Page images and extracted text
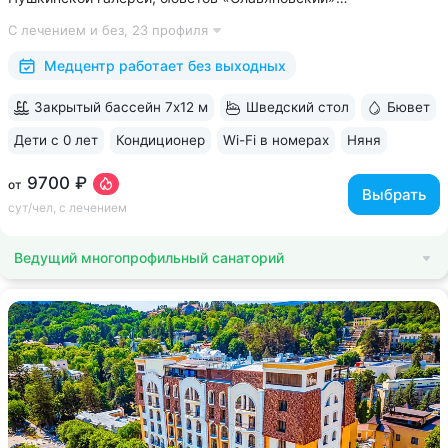
и «Смирновский» • Собственный бювет с минеральной водой
С лечением и без,
23 профиля
«Славяновская» • Все в одном здании: не нужно выходить
на улицу, чтобы получить лечение,...
Медцентр работает без выходных
Закрытый бассейн 7х12 м
Шведский стол
Бювет
Дети с 0 лет
Кондиционер
Wi-Fi в номерах
Няня
ещё 6
9700 ₽
от
Выбрать
сут/чел, с лечением
Ведущий многопрофильный санаторий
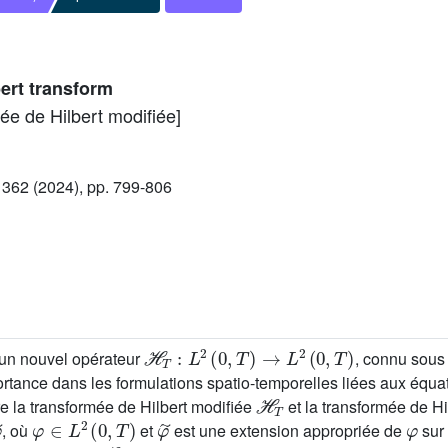
ert transform
ée de Hilbert modifiée]
362 (2024), pp. 799-806
ℋ
T
:
L
2
(
0
,
T
)
→
L
2
(
0
,
T
)
 un nouvel opérateur
, connu sous
rtance dans les formulations spatio-temporelles liées aux équa
ℋ
T
tre la transformée de Hilbert modifiée
et la transformée de H
φ
∈
L
2
(
0
,
T
)
φ
˜
φ
, où
et
est une extension appropriée de
sur
ℋ
T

_Task goal_
Return exactly the lines from the one containing "на улицу, чтобы получить лечение,..." through the end of the records, leaving out every picture.

_Answer box_
на улицу, чтобы получить лечение,...
Медцентр работает без выходных
Закрытый бассейн 7х12 м
Шведский стол
Бювет
Дети с 0 лет
Кондиционер
Wi-Fi в номерах
Няня
ещё 6
9700 ₽
от
Выбрать
сут/чел, с лечением
Ведущий многопрофильный санаторий
ert transform
ée de Hilbert modifiée]
362 (2024), pp. 799-806
ℋ
T
:
L
2
(
0
,
T
)
→
L
2
(
0
,
T
)
 un nouvel opérateur
, connu sous
rtance dans les formulations spatio-temporelles liées aux équa
ℋ
T
tre la transformée de Hilbert modifiée
et la transformée de H
φ
∈
L
2
(
0
,
T
)
φ
˜
φ
, où
et
est une extension appropriée de
sur
ℋ
T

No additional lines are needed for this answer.